Danny is still fourteen when they find him on tape at long last. He is leaving school, going down to the sidewalk when he stops. He looks around, almost confused at his surroundings. But then he walks to the end of the walkway, turns a corner, and is gone.
There’s just nothing after that. No other camera shows the boy, there's no sign of a mystery figure or a looming car. He’s just there, and then he isn’t. A fourteen year old teen gone, like he was lost to the wind. Like the air itself chose to swallow him up and take him from Amity.
It was two years before the investigation was officially called off. Just a cold case left to the dust of the archives. What more could they do? No evidence, no sign of a struggle, no notice of the now sixteen year old boy. They were stumped, they had to quit or it would drive them insane. It was a miracle they had lasted two years at all.
But his parents, his friends, they never gave up. The Fenton’s worked themselves into the ground to find their son. All their time spent on searching, scanning the city. Since the ghosts stopped attacking Amity (when did that happen?) and Phantom stopped making an appearance (did he have something to do with this?) they had all the time and money in the world to spend on him. Jazz tried to help too, making sure she was there every weekend, even when she moved to college a few states away.
His friends combed the Ghost Zone. Even getting the aid of a few other ghosts for a more thorough and wide search, but that was just a rumor. They would leave for days at a time, just to come back more tired and disheveled than when they left.
They never found him.
Danny is one hundred and seventy two when he returns. Right in the exact spot in which he vanished. He looked fine, for the most part. Alive . His clothes were in taters, cuts and bruises lining his body next to scars that looked old. But it was all superficial, nothing too much out of place.

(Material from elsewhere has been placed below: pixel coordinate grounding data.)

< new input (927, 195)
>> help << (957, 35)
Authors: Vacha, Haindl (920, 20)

The second he was taken to the hospital, everyone knew who he was.
An infamous cold case of the boy who vanished. A story that brought in true crime and paranormal tourists in like cats to fish. The Fenton Works building became a “haunted” location for tours and overnight stays. His face all over the news and online forums. A tragedy turned into profit .
Danny is one hundred and seventy two, still looking fourteen when he is told what year it is. When he is told his family and friends are gone. When he is told his house has been taken in by the town. When it becomes clear there is nowhere else for him to go. He is back, but he looks more lost than ever. His eyes are heavy and while his form looks strong, it seems that the weight of everything is enough to turn him to dust with one wrong move.

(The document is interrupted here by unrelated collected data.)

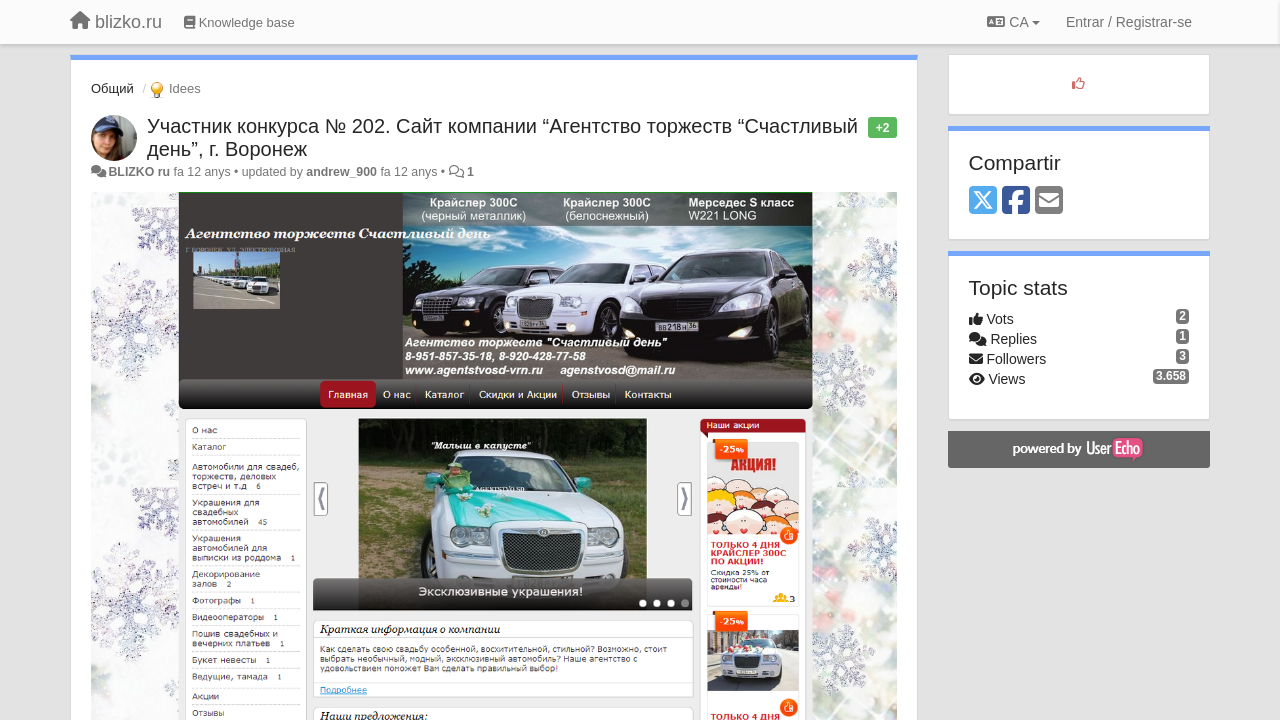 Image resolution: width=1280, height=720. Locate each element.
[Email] (1049, 201)
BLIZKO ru (140, 172)
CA (1013, 22)
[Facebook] (1016, 201)
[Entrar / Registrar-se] (1129, 22)
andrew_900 (341, 172)
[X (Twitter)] (983, 201)
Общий (112, 88) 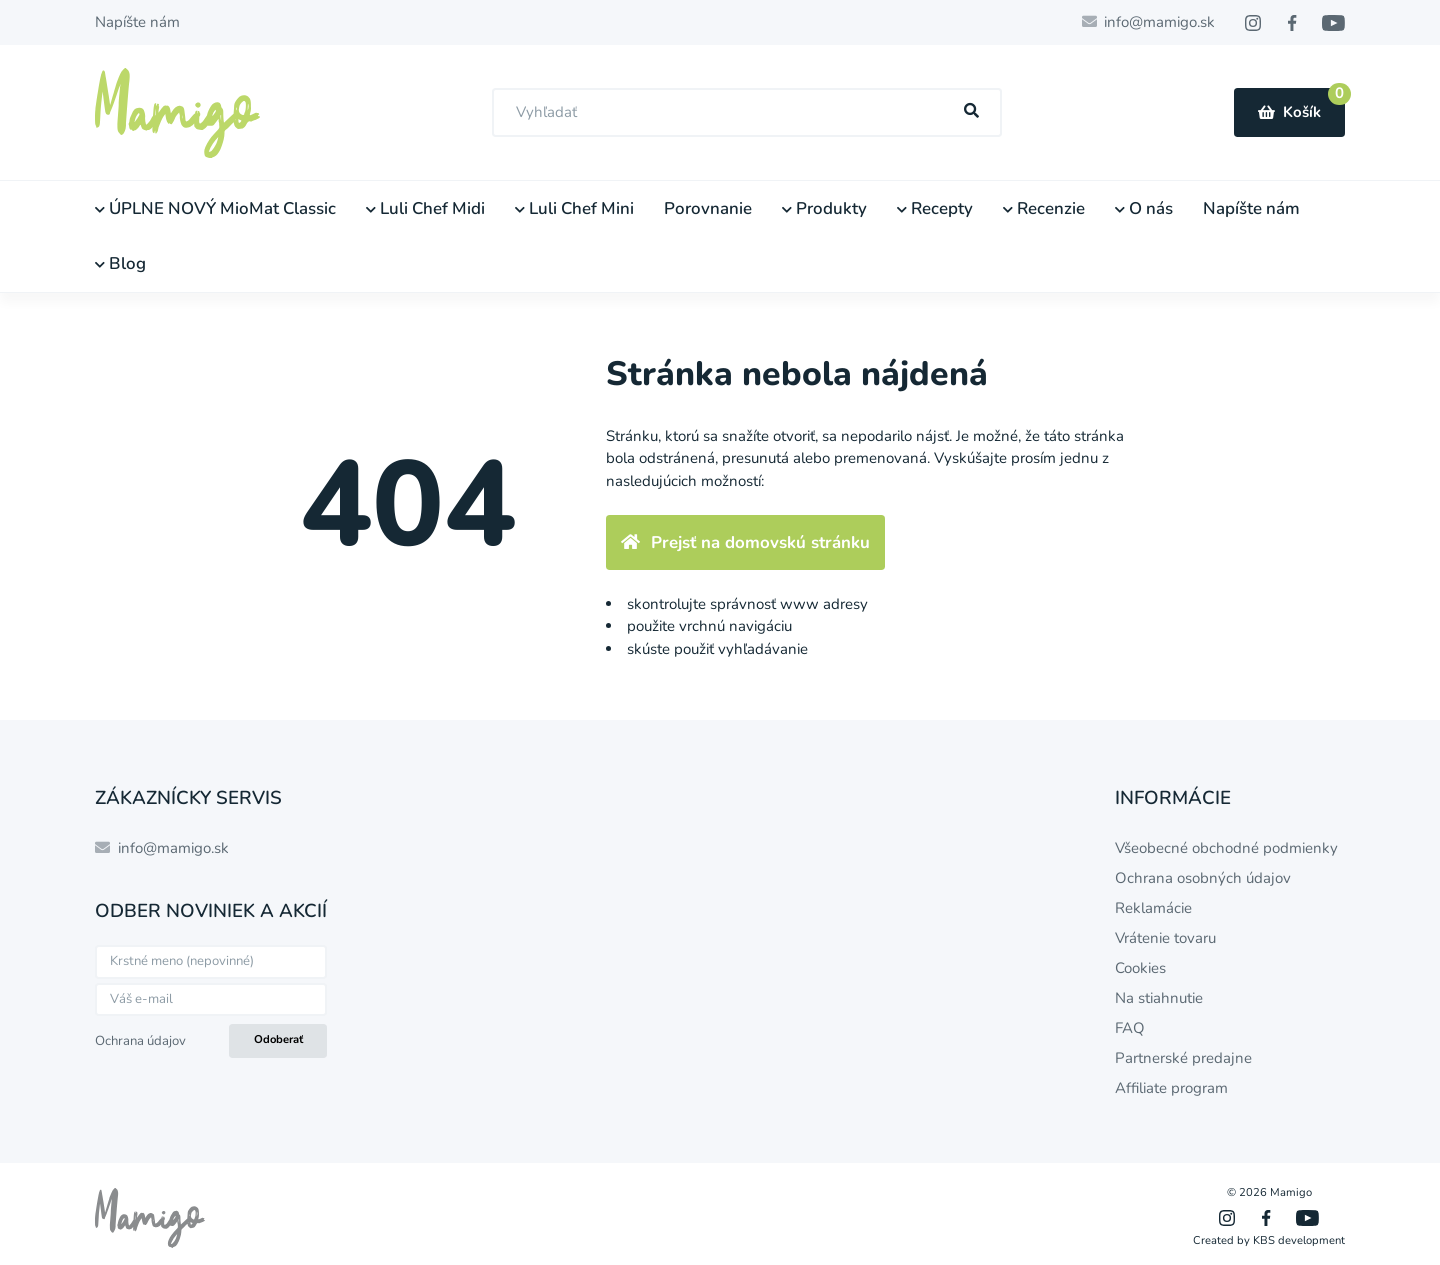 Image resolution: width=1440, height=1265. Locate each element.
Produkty (824, 208)
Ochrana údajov (140, 1041)
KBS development (1299, 1240)
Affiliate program (1171, 1088)
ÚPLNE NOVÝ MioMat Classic (215, 208)
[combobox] (747, 112)
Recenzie (1044, 208)
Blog (120, 263)
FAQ (1130, 1028)
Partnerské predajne (1183, 1058)
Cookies (1140, 968)
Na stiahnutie (1159, 998)
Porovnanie (708, 208)
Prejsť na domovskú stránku (745, 542)
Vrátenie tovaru (1165, 938)
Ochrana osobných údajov (1203, 878)
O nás (1144, 208)
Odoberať (278, 1039)
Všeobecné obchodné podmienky (1226, 848)
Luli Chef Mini (574, 208)
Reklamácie (1153, 908)
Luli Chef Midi (425, 208)
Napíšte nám (137, 22)
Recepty (935, 208)
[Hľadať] (972, 111)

When he gets up and leaves, they know they won’t see him again. But no one tries to stop the fragile teen. A minor shouldn’t be able to go alone, be without protection. But he is older than anyone else in town. A complicated case, but it becomes clear that having him be anywhere he doesn't want to be isn't going to happen.
No one asks Danny where he went or what happened for all those years. They don’t even think to. Just one look from his cold eyes, and all questions get stuck in their throats.
And yet, through it all, the police station can’t help but to give out a collective sigh of relief as they move a single file from their Cold Cases, to Solved.